Challenger McDermott Calls Out Incumbent Mathias For Budget Support

BERLIN — The first salvo in what will likely be a spirited campaign in Maryland Senate District 38 election was launched this week when Republican Delegate Mike McDermott called out Democratic Senator Jim Mathias for voting for the governor’s fiscal year 2015 budget.

The incumbent Mathias (D-38) last week joined his colleagues in the Senate in approving Gov. Martin O’Malley’s proposed budget, drawing the ire of Delegate McDermott (R-38B), a staunch conservative who represents much of the Lower Shore including all of Worcester. Due to legislative redistricting, much of the old House District 38-B has been carved out to create a new House District 38-C, which will include much of the eastern and southern portions of Worcester.

As a result, McDermott has filed to challenge Mathias for the Senate District 38 seat this year. With only the two candidates filing for the seat, there will be no primary election in the district and Mathias and McDermott will square off in the general election in November.

This week, McDermott made it clear this contest will be one of the most heated campaigns on the Lower Shore, painting Mathias essentially with a broad brush as a liberal tax-and-spend Democrat.

“Voting for O’Malley’s reckless budgets is not conservative leadership,” he said. “This amounts to nothing more than surrendering to the tax-and-spend liberals that dominate the State Senate.”

McDermott’s release said the governor’s budget includes over $72 million in funding for Obamacare in Maryland, including the failed healthcare exchange. He also alleged the budget steals $400 million from the state employee pension system over the next two years to fund the governor’s out-of-control spending.

McDermott also asserted the budget continues to steal highway user revenue from county and municipal governments, which for decades was always a dedicated source of funding for local roads. He said robbing the higher user funds made it more difficult for Lower Shore counties and cities to even maintain their roads, let alone conduct paving projects.

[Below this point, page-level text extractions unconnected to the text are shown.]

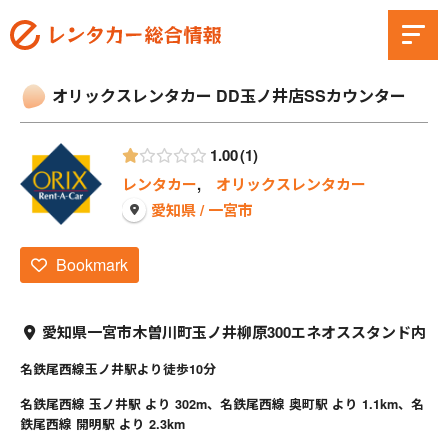
オリックスレンタカー DD玉ノ井店SSカウンター
1.00
1
レンタカー
,
オリックスレンタカー
愛知県 / 一宮市
Bookmark
愛知県一宮市木曽川町玉ノ井柳原300エネオススタンド内
名鉄尾西線玉ノ井駅より徒歩10分
名鉄尾西線 玉ノ井駅 より 302m、名鉄尾西線 奥町駅 より 1.1km、名
鉄尾西線 開明駅 より 2.3km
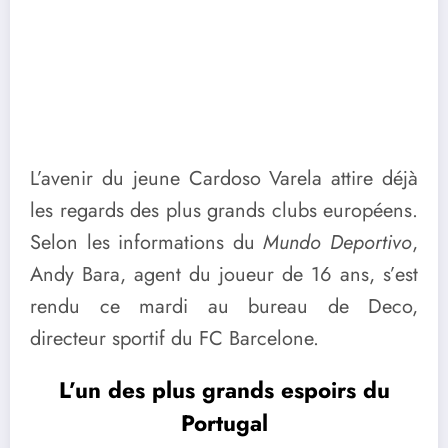
L’avenir du jeune Cardoso Varela attire déjà
les regards des plus grands clubs européens.
Selon les informations du
Mundo Deportivo
,
Andy Bara, agent du joueur de 16 ans, s’est
rendu ce mardi au bureau de Deco,
directeur sportif du FC Barcelone.
L’un des plus grands espoirs du
Portugal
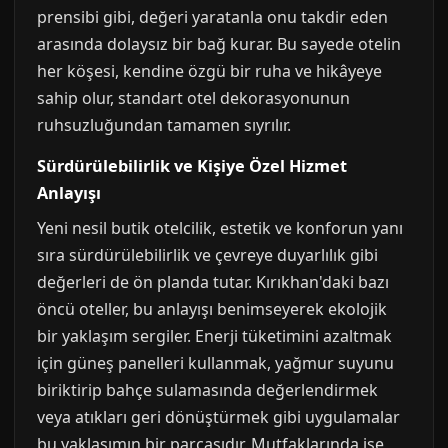
prensibi gibi, değeri yaratanla onu takdir eden
arasında dolaysız bir bağ kurar. Bu sayede otelin
her köşesi, kendine özgü bir ruha ve hikâyeye
sahip olur, standart otel dekorasyonunun
ruhsuzluğundan tamamen sıyrılır.
Sürdürülebilirlik ve Kişiye Özel Hizmet
Anlayışı
Yeni nesil butik otelcilik, estetik ve konforun yanı
sıra sürdürülebilirlik ve çevreye duyarlılık gibi
değerleri de ön planda tutar. Kırıkhan'daki bazı
öncü oteller, bu anlayışı benimseyerek ekolojik
bir yaklaşım sergiler. Enerji tüketimini azaltmak
için güneş panelleri kullanmak, yağmur suyunu
biriktirip bahçe sulamasında değerlendirmek
veya atıkları geri dönüştürmek gibi uygulamalar
bu yaklaşımın bir parçasıdır. Mutfaklarında ise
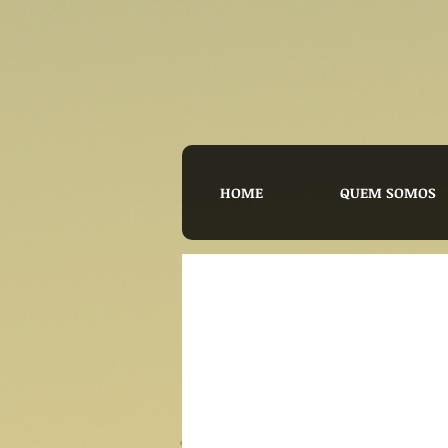
HOME
QUEM SOMOS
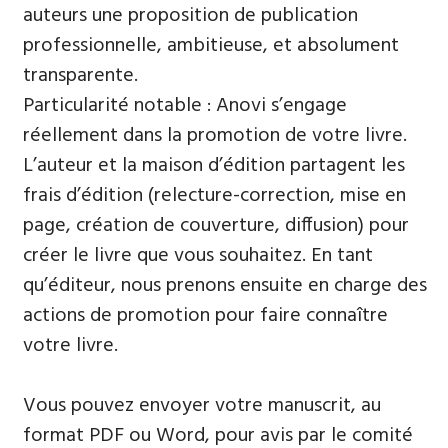
auteurs une proposition de publication
professionnelle, ambitieuse, et absolument
transparente.
Particularité notable : Anovi s’engage
réellement dans la promotion de votre livre.
L’auteur et la maison d’édition partagent les
frais d’édition (relecture-correction, mise en
page, création de couverture, diffusion) pour
créer le livre que vous souhaitez. En tant
qu’éditeur, nous prenons ensuite en charge des
actions de promotion pour faire connaître
votre livre.
Vous pouvez envoyer votre manuscrit, au
format PDF ou Word, pour avis par le comité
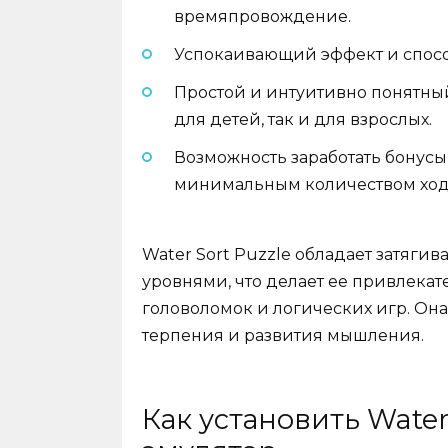
времяпровождение.
Успокаивающий эффект и спосо
Простой и интуитивно понятный
для детей, так и для взрослых.
Возможность заработать бонусы
минимальным количеством ход
Water Sort Puzzle обладает затя
уровнями, что делает ее привлека
головоломок и логических игр. Она
терпения и развития мышления.
Как установить Water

McDermott said Mathias has a long history of voting for O’Malley’s budgets and has supported and voted for every budget proposed by the governor including over $10 billion in increased state spending since they both took office.

“Once again, Jim Mathias had a chance to stand up for taxpayers on the Eastern Shore against Martin O’Malley and the liberals who rule the General Assembly,” he said. “Instead, he chose to stay in his seat.”

For his part, Mathias was generally reluctant to take the bait and engage in campaign rhetoric while the General Assembly is in session. Instead, the incumbent said his focus is entirely on the work at hand in the assembly and would not engage in a pre-campaign debate over the state’s spending plan.

“I’m up here doing policy work,” he said. “I’m not up here campaigning. I’m up here working hard on behalf of my district.”

Mathias acknowledged he did not agree with the governor’s budget in its entirety, but said it provided a blue print for keeping the state moving in the right direction.

“There are a lot of good things in this budget, and there are things I didn’t agree with,” he said. “At the end of the day, there are things in this budget that allow us to go forward.”

Mathias said this year’s budget includes a nearly 6-percent increase in funding for public safety programs, as well over $6 billion in K-12 funding to ensure the state’s schools keep improving while paying teachers well-earned salaries. Mathias enumerated many of the local programs and organizations that have benefited from the governor’s budget this year and in the past including Diakonia, the Art League of Ocean City, Coastal Hospice, Salisbury University, UMES and the expanded presence at Wallops.

“I’ve been very fortunate to have the privilege of representing the people in our district,” he said. “We’ve worked hard on getting things that benefit our district and it isn’t always easy.”

Mathias provided as an example Senate Bill 521, which would allow cooperatives to collect poultry litter and convert it into energy, preventing nitrogen and phosphorous from entering the Chesapeake and its tributaries while creating an alternative energy source. The bill would increase to $1.2 million the funding for the Department of Agriculture’s manure transport program, which he called a valuable program for poultry farmers on the shore and all across Maryland.

The bill has six sponsors in the Senate including three Democrats and three Republicans. Along with Mathias, the bill’s sponsors include Eastern Shore Republican Senators Richard Colburn and Steve Hershey.

“We were very fortunate to get that poultry litter to energy bill out of committee, onto the floor of the Senate and over to the House,” he said. “This will allow cooperatives to take this poultry litter and give it an alternative use and it’s illustrative of working together. That can be 20,000 tons of poultry litter converted to clean energy. That’s working together. That’s what this is all about.”